Why more creators are not entrepreneurs

Oct 1, 2013 business
This post is more than 18 months old. Since technology changes too rapidly, this content may be out of date (but that's not always the case). Please remember to verify any technical or programming information with the current release.

The other day, I was presenting some of my hard work to a group of stakeholders in a meeting at work. I went through the screens, showing all of the fruits of my months of labor.

And then it happened.

The question that every programmer loves.

“Why doesn’t it do this?”

My goodness - the first feedback I got was an implication that my work isn’t good enough. No “that’s awesome” - no “wow thanks for your long hours of work, the overtime you put in, how you sacrificed personal plans.” It was “I see this work you’ve done, and clearly it’s not good enough. Simple programmer man, dance for me!” They said this as they laid back in their chairs, eating chicken legs like Fat Bastard.

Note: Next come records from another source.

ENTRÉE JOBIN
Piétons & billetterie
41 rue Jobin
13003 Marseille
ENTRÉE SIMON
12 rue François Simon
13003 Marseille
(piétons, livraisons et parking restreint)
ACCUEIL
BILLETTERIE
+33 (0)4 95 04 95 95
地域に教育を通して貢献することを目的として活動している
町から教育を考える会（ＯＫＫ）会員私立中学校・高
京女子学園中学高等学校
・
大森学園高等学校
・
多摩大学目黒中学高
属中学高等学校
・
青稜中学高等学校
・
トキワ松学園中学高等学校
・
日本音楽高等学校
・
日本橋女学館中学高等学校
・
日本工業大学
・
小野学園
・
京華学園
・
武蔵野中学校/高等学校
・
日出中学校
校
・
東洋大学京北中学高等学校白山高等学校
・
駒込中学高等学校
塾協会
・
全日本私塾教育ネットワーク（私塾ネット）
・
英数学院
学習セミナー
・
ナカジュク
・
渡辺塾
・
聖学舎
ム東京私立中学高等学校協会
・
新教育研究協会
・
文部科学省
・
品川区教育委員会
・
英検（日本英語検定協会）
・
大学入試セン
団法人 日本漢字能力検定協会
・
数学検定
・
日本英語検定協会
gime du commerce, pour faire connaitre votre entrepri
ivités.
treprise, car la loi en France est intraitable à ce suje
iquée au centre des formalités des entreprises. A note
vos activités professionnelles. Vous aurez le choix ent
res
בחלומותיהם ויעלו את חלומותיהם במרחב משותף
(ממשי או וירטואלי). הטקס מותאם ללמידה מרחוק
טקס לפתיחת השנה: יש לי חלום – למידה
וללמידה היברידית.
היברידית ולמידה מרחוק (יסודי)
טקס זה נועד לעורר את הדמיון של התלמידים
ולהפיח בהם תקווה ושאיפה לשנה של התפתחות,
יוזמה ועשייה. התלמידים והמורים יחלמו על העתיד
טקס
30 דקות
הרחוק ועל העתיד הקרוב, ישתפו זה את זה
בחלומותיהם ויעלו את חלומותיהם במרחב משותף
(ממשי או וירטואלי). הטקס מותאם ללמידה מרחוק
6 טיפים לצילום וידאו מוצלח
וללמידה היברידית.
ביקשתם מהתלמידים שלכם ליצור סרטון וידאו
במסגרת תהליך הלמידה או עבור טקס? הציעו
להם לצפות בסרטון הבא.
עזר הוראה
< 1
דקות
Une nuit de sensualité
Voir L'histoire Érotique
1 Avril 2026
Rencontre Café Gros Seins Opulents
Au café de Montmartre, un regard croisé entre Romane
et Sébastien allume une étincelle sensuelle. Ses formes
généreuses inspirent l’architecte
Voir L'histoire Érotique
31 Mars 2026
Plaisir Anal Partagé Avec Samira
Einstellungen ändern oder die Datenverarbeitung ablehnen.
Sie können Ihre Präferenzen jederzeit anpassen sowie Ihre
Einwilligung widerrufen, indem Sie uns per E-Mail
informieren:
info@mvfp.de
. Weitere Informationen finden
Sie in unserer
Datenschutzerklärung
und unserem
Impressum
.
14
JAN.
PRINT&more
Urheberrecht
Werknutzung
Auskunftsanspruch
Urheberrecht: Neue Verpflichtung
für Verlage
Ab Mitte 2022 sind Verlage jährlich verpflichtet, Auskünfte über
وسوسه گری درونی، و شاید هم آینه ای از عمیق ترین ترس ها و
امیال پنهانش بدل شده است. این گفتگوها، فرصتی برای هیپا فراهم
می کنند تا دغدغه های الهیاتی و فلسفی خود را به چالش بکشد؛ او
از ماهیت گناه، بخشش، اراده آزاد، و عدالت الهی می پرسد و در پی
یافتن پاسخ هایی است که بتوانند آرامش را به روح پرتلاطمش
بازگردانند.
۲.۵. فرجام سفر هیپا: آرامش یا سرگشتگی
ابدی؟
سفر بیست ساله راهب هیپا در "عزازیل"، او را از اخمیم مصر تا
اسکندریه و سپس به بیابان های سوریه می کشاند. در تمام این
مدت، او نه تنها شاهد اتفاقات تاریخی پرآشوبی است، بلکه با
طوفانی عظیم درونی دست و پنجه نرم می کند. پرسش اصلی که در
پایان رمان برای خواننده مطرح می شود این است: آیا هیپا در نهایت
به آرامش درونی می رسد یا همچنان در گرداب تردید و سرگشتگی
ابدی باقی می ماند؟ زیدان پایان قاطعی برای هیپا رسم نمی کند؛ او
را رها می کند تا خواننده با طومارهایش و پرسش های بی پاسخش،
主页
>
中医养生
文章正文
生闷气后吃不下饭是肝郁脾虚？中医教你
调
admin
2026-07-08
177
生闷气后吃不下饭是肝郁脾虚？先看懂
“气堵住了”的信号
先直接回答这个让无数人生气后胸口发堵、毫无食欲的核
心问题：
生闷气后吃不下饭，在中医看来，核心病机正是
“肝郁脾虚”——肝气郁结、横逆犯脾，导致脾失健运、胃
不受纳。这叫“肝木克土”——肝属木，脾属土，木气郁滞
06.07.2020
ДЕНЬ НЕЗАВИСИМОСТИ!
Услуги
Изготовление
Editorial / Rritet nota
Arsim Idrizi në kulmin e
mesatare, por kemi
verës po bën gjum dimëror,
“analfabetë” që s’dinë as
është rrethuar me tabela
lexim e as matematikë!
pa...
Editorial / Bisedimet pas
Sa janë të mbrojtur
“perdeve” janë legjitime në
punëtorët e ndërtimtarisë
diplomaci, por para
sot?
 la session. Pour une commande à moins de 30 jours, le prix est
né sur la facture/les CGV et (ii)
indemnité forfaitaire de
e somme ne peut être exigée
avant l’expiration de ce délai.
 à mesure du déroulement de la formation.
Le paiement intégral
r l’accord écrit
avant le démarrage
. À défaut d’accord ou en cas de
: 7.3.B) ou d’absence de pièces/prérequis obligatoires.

Ok, so maybe I over exaggerate.

I’m sure there was no offense meant by the comment. People are people - but I immediately felt on defense. I felt like my work was being attacked. No one in that room could even get close to doing what I do, yet that work was under attack as not good enough. Or, that’s how I felt. I was overly defensive and a bit angry.

Later on, looking back at events like this (which have happened many times), I started to get an idea why a lot of the really smart programmers I know aren’t entrepreneurs.

As a programmer, you’re not allowed to fail. Failure is a bug. Bugs are not allowed in software. Software is either 1 or 0. It works or it doesn’t. No one is satisfied if say… 90% of the blog posts you post using Wordpress work. The other 10% just go away. That’s a bug and not allowed. However, that’s not the same with business. There are wins and losses. Entrepreneurs know that some ideas will succeed, while most fail. That’s just part of the game. That’s at huge odds to what programmers do.

As an entrepreneur, you dip into sales. Some of the most successful salespeople I know hear hundreds of NOs before they hear the single yes. That yes is what drives them. That’s their personality - hunt for that yes. Same thing happens with entrepreneurship - you sell the idea, you sell the process, you sell for investors. A lot may say no. But you’re aiming for that first (and potentially only?) YES.

Programmers are not good at sales. Most are not good at sales. Of course that’s a generality, but I think its mainly true. Programmers create something - and the real truth is they made a functional something out of absolutely nothing - ingrains a belief that this product or service should sell itself. How amazing - this literally did not exist before, now it does, so why does it even need to be sold? There should be no convincing necessary, this is a feat of creation! That’s the general idea I think programmers have - if they really look inward.

The two reasons you don’t see more programmers or creators as entrepreneurs are simple: Programmers hate failure & programmers can’t sell. There’s nothing wrong with this - it’s just my take on why it happens.